Unstructured-IO / unstructured-js-client

A Typescript client for the Unstructured hosted API

Geek Repo:Geek Repo

Github PK Tool:Github PK Tool

How do I supply `Files.contentType`?

omikader opened this issue · comments

How can I provide a value for my file's content type to the partitioning API?

I noticed that the code in unstructured-api determines how to partition each file using the content_type attribute attached to the FastAPI UploadFile. If one is not provided, it tries to infer the file type using the filename extension.

My file names are arbitrary UUIDs (no filename extension) so when I try to partition them I get this error

{"detail":"File type None is not supported."}

I would like to manually provide a value for UploadFile.content_type to avoid the fallback behavior but I don't see a way to do that using the JS client. Can we modify the Files definition to include an optional value for contentType, which I presume would be used in the unstructured-api code and result in skipping the fallback path?

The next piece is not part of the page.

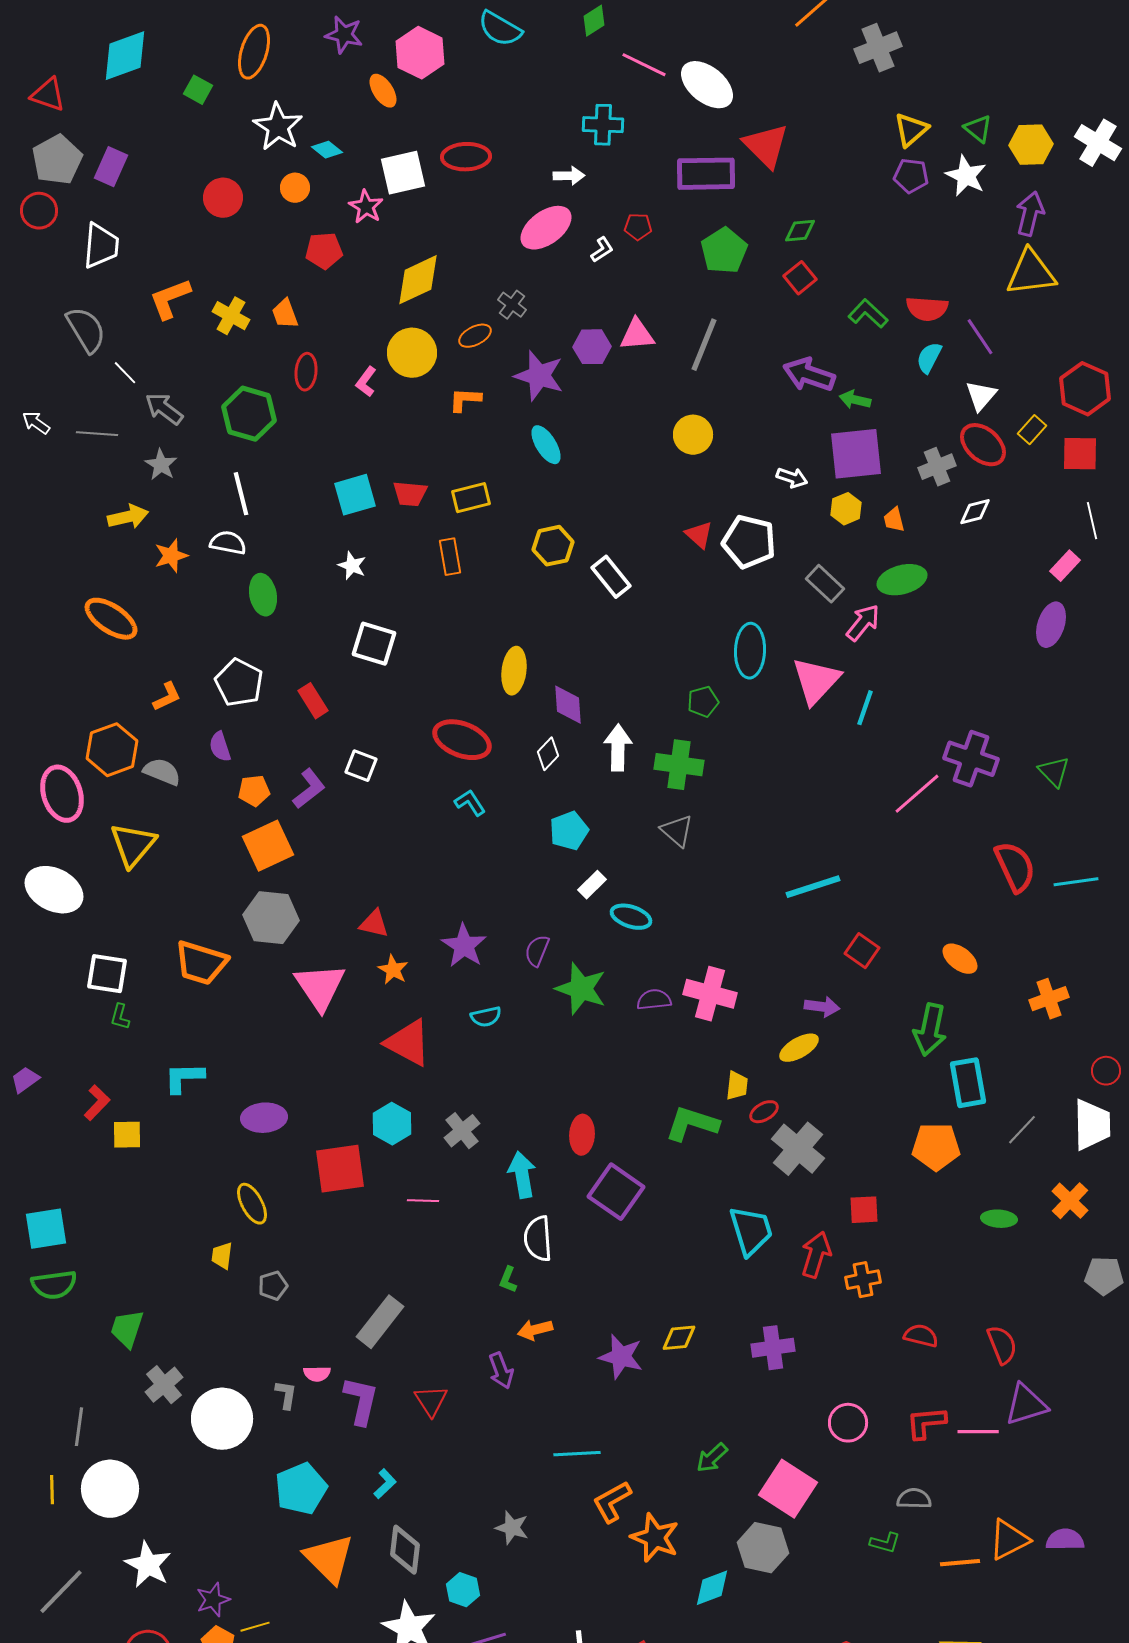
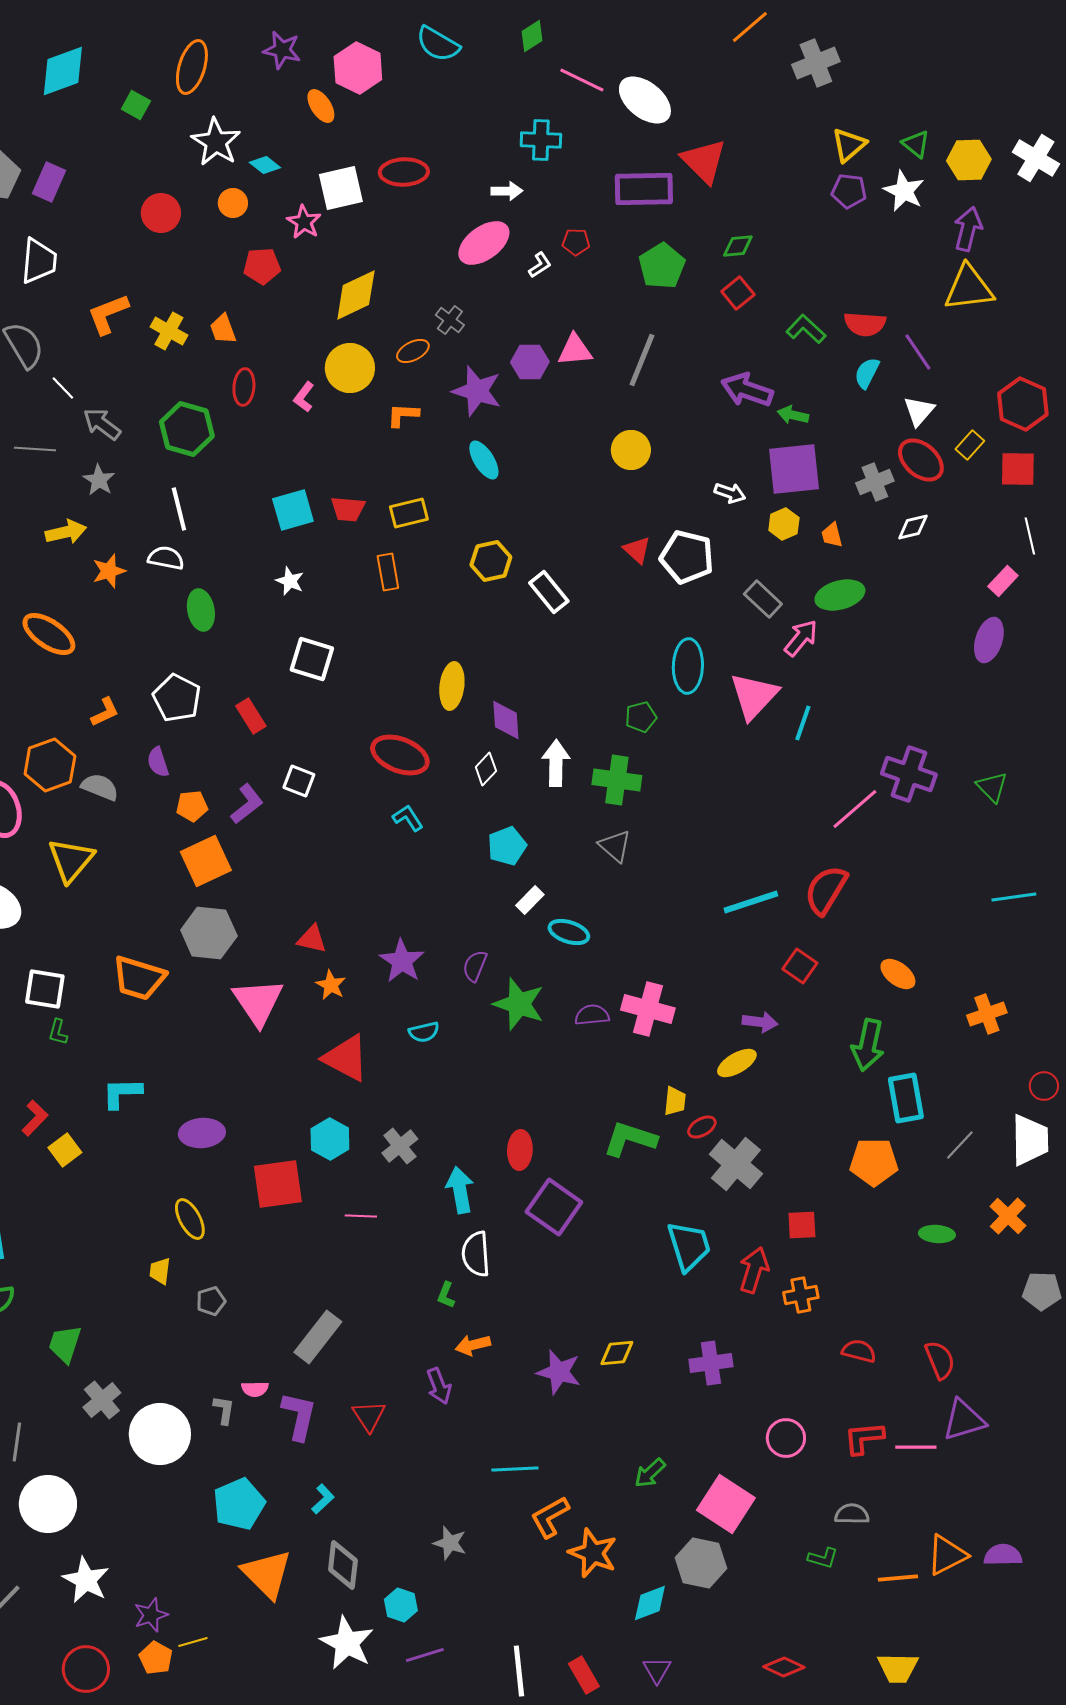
red semicircle: (1015, 867) -> (826, 890), moved, turned -124
yellow square: (127, 1135) -> (65, 1150), turned -36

export declare class Files extends SpeakeasyBase {
    content: Uint8Array;
    fileName: string;
    // PROPOSING WE ADD THE FOLLOWING LINE
    contentType?: string;
}

Hi there, apologies for the delay. This is certainly something that should be in the client. I can do some digging and get back to you soon. We're also planning to improve the content type checking on the server side in the near term.

Hi @awalker4! Do you have any updates on this front? We'd like to upgrade to the new version of the JS client but we get the infamous {"detail":"File type None is not supported."} error when we try provide to provide a Blob type for the files argument. Unfortunately, when providing a Blob, you can no longer supply the fileName

Hi Omar, sorry for the delays! We still need to get content_type in as a client param, and I'd like get around to that this week. As a workaround, the latest client does still take the files object from before, so you can set the filename. Check out the Typescript tab in the docs here. Let me know if this is sufficient for now, or if you're blocked on needing the content type.

Separately, I have an internal ticket to improve server side file handling. We can address the filetype None issue by actually inspecting the file and not just keying off of the extension.

No problem! Thanks for the quick response! Yes, once we upgrade we can continue to provide the Files object but we'd love to start using the Blob variant to avoid loading the entire file into memory at once.

For now, we've decided to stay on the older client version because we started running into fetch timeout issues at the 5 minute mark and I believe this issue is related nodejs/node#46375

Also when supplying files: new Blob([data], { type: file.mimetype }), the splitPdfPage: true doesn't work and client raises Given file is not a PDF. Continuing without splitting.

commented

@alimoezzi

You can do this

const blob = await openAsBlob('path/to/filename.pdf');
const name = 'filename.pdf';
const file = new File([blob], name);

Hi all, we've merged a fix for the API that removes the naive extension check and does an actual filetype detection. This will get rid of the Filetype None is not supported errors and should cover most of the cases where you'd need to explicitly send a content type. This is deployed in our hosted serverless and free tier APIs.

We've added the contentType parameter to the SDK, to coincide with the new API param here. In addition to the better filetype checking, this issue should be resolved. Apologies for the very long turnaround time on this :/

@alimoezzi I created #100 for the pdf page splitting bug.